I analyze RNA-Seq data from three sample groups (non-pathology (5 samples), mild pathology (7 samples), extreme pathology (5 samples)). My goal is to find differentially expressed genes between non and mild, non and extreme, and mild and extreme. Read counts were prepared using HTSeq. Then I do exactly the same steps as described in the DESeq2 manual.
> directory <- "my_path"
> sampleFiles <- grep("pathol",list.files(directory),value=TRUE)
> sampleCondition <- sub("(.*pathol).*","\\1",sampleFiles)

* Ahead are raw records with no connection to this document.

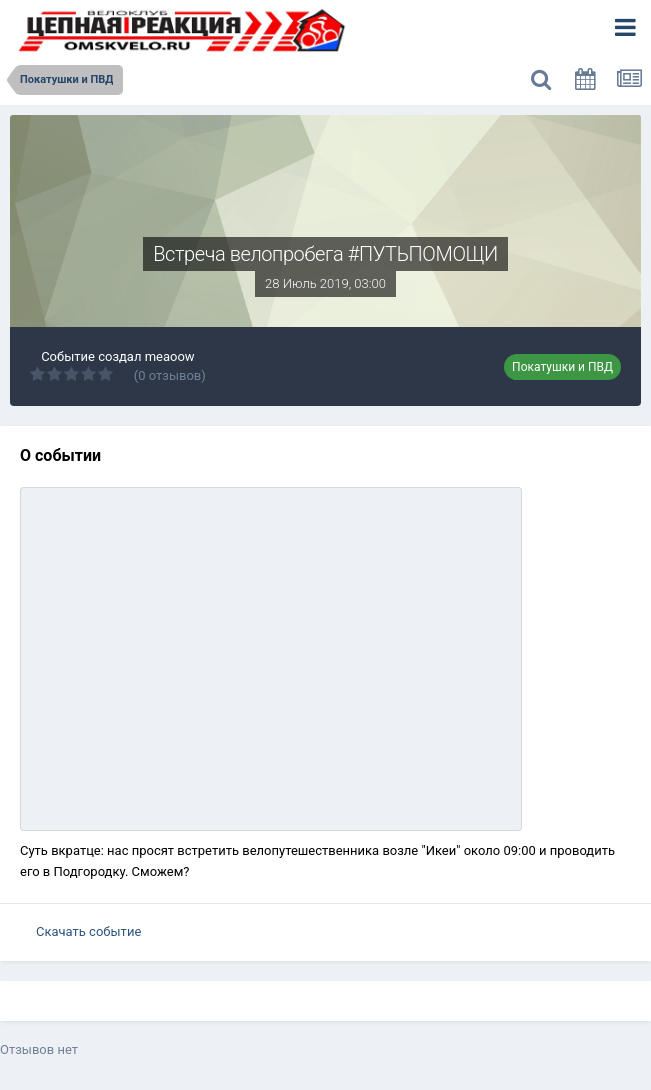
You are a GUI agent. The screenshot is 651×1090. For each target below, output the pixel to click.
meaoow (170, 356)
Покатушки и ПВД (562, 367)
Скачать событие (88, 931)
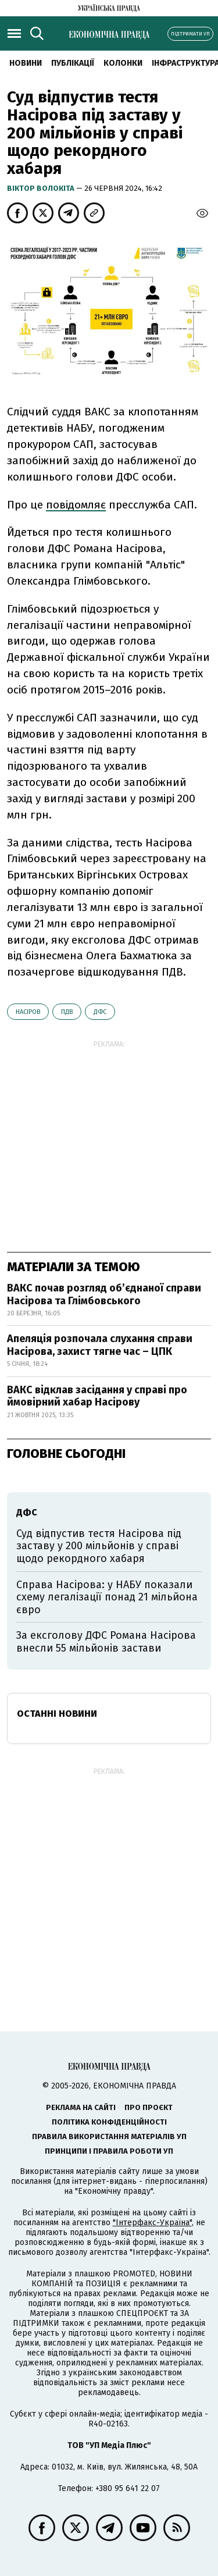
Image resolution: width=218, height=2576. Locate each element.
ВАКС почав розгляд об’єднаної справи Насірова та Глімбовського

> sampleTable <- data.frame(sampleName = sampleFiles,fileName = sampleFiles,condition = sampleCondition)
> ddsHTSeq <- DESeqDataSetFromHTSeqCount(sampleTable = sampleTable,directory = directory,design= ~ condition)
> ddsHTSeq$condition <- factor(ddsHTSeq$condition,levels=c("nonpathol","extpathol"))
> ddsHTSeq$condition <- relevel(ddsHTSeq$condition, "nonpathol")
> ddsHTSeq<- DESeq(ddsHTSeq)
estimating size factors
gene-wise dispersion estimates
final dispersion estimates
fitting generalized linear model
> res <- results(ddsHTSeq)
I perform this procedure for all three comparisons and in each separate comparison get seemingly biologically meaningful results. However, the problem is following:
Non vs Mild gives me 15 d.e. genes (padj <0.05)
Non vs Extreme - 1,249 d.e. genes
Mild vs. Extreme - only 16 d.e. genes!
Basic logic tells me that IF Non group differs from Extreme group by many hundreds genes AND the same Non group almost doesn't differ from Mild group THEN Mild group also has to differ from Extreme by many genes.
Is such logic wrong? If not then I don't get where could I make any mistake in the analysis.